The first cohort of women will include some of those who are already part of the Stanford March of Dimes Prematurity Research Center. The center, led by David Stevenson began recruiting women in 2011 to study pregnancy from the first trimester through delivery. The study has collected a wide array of “omics” measures at multiple time points: metabolomics, proteomics, cell-free RNA, the microbiome and immune cells for analysis, as well as collection of amniotic fluid, cord blood, and the placenta. The pregnancy cohort will enroll additional women who are cared for at Lucile Packard Children’s Hospital for treatment of preeclampsia, about 100 in all, plus a matched group with uncomplicated pregnancies.
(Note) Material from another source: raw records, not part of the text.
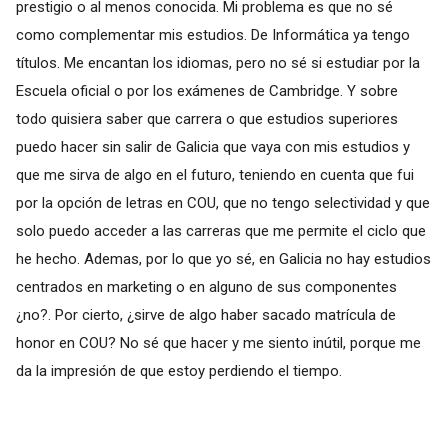
prestigio o al menos conocida. Mi problema es que no sé
como complementar mis estudios. De Informática ya tengo
títulos. Me encantan los idiomas, pero no sé si estudiar por la
Escuela oficial o por los exámenes de Cambridge. Y sobre
todo quisiera saber que carrera o que estudios superiores
puedo hacer sin salir de Galicia que vaya con mis estudios y
que me sirva de algo en el futuro, teniendo en cuenta que fui
por la opción de letras en COU, que no tengo selectividad y que
solo puedo acceder a las carreras que me permite el ciclo que
he hecho. Ademas, por lo que yo sé, en Galicia no hay estudios
centrados en marketing o en alguno de sus componentes
¿no?. Por cierto, ¿sirve de algo haber sacado matrícula de
honor en COU? No sé que hacer y me siento inútil, porque me
da la impresión de que estoy perdiendo el tiempo.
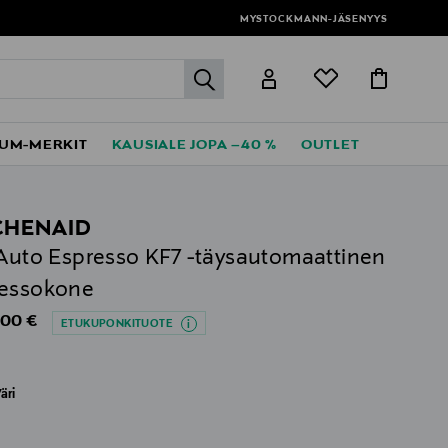
MYSTOCKMANN-JÄSENYYS
label.header.go
UM-MERKIT
KAUSIALE JOPA –40 %
OUTLET
CHENAID
 Auto Espresso KF7 -täysautomaattinen
ressokone
al Price
,00 €
ETUKUPONKITUOTE
äri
This is where it gets pretty technical — but also pretty cool
The researchers will collect high-dimensional “omic” biomarker data to assess the pathophysiology of preeclampsia and its relationship to cardiovascular function and disease. They’ll assess cell signaling pathways using single-cell immune profiling (CyTOF) methods in the lab of Brice Gaudilliere, an assistant professor of anesthesia.
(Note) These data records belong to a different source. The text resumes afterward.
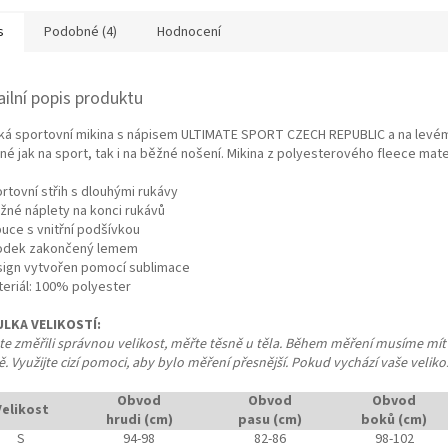
s
Podobné (4)
Hodnocení
ailní popis produktu
ká sportovní mikina s nápisem ULTIMATE SPORT CZECH REPUBLIC a na levém pr
né jak na sport, tak i na běžné nošení. Mikina z polyesterového fleece mat
rtovní střih s dlouhými rukávy
užné náplety na konci rukávů
puce s vnitřní podšívkou
odek zakončený lemem
sign vytvořen pomocí sublimace
teriál: 100% polyester
LKA VELIKOSTÍ:
te změřili správnou velikost, měřte těsně u těla. Během měření musíme mít n
. Využijte cizí pomoci, aby bylo měření přesnější. Pokud vychází vaše veliko
Obvod
Obvod
Obvod
Velikost
hrudi (cm)
pasu (cm)
boků (cm)
S
94-98
82-86
98-102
They will then analyze the cell-free RNA profiles using methods developed by co-investigator Stephen Quake, a professor of bioengineering and applied physics, and co-president of the Chan Zuckerberg Biohub. They will assess metabolomics using novel methods also developed at Stanford by co-investigator Michael Snyder, professor and chair of genetics.
Stanford data scientists, including co-investigators, Robert Tibshirani and Nima Aghaeepour, have been at the forefront of developing and applying novel statistical and bioinformatic approaches, which the team will use to analyze the torrents of data that can now be collected by modern “omics” technologies from individual clinical research subjects.
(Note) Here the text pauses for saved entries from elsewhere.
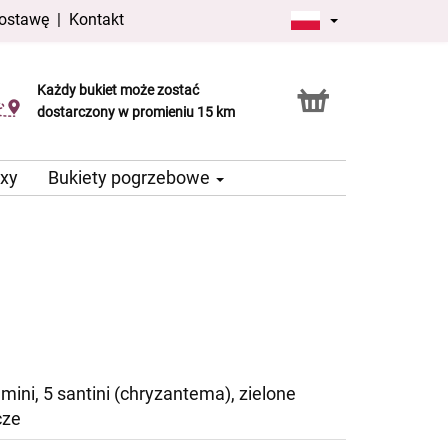
dostawę
|
Kontakt
Każdy bukiet może zostać
Usługa Click & Collect
dostarczony w promieniu 15 km
oxy
Bukiety pogrzebowe
mini, 5 santini (chryzantema), zielone
cze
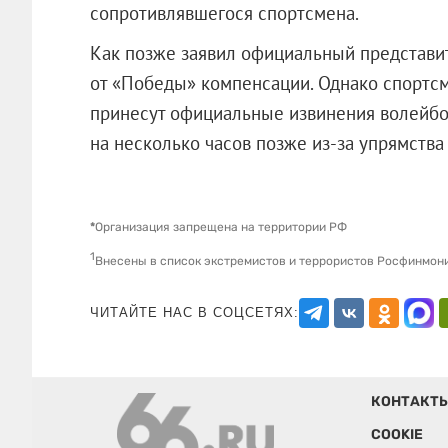
сопротивлявшегося спортсмена.
Как позже заявил официальный представит
от «Победы» компенсации. Однако спортс
принесут официальные извинения волейбо
на несколько часов позже из-за упря
*
Организация запрещена на территории РФ
1
Внесены в список экстремистов и террористов Росфинмон
ЧИТАЙТЕ НАС В СОЦСЕТЯХ:
КОНТАКТ
COOKIE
“The EPOCH study is truly interdisciplinary — we are bringing together faculty from eight different departments to study a major problem in women’s health.”
The second, mid-life cohort will be recruited from women who had a pregnancy complicated by preeclampsia. Marcia Stefanick, professor of medicine in the Stanford Prevention Research Center, will use the Stanford Medicine Research Data Repository (STARR), which contains electronic records from more than 1.6 million patients since 1995, to identify eligible women. Stefanick and the EPOCH team will recruit 200 pre-menopausal women who had either a pregnancy complicated by preeclampsia or an uncomplicated pregnancy.
The third, late-life cohort of women will be identified in the Danish National Biobank by Stanford visiting professor Mads Melbye. Samples will be retrieved from women who had preeclampsia early in life and ASCD later in life, as well as a set of matched control subjects, and analyzed in Stanford laboratories.
“We’re not quite sure whether the physiologic challenges of pregnancy that result in preeclampsia simply reveal underlying cardiovascular risk, or causes change that leads to the increased risk in later life,” Winn said. “The EPOCH study will identify unique aspects of preeclampsia that links it to later ASCVD, opening potential novel approaches to improve women’s health.”
The EPOCH study brings together investigators from eight departments. Additional faculty include Gary Shaw and Seda Tierney (Pediatrics), Martin Angst (Anesthesia), Nicholas Leeper (Surgery) and Heather Boyd (Danish Biobank).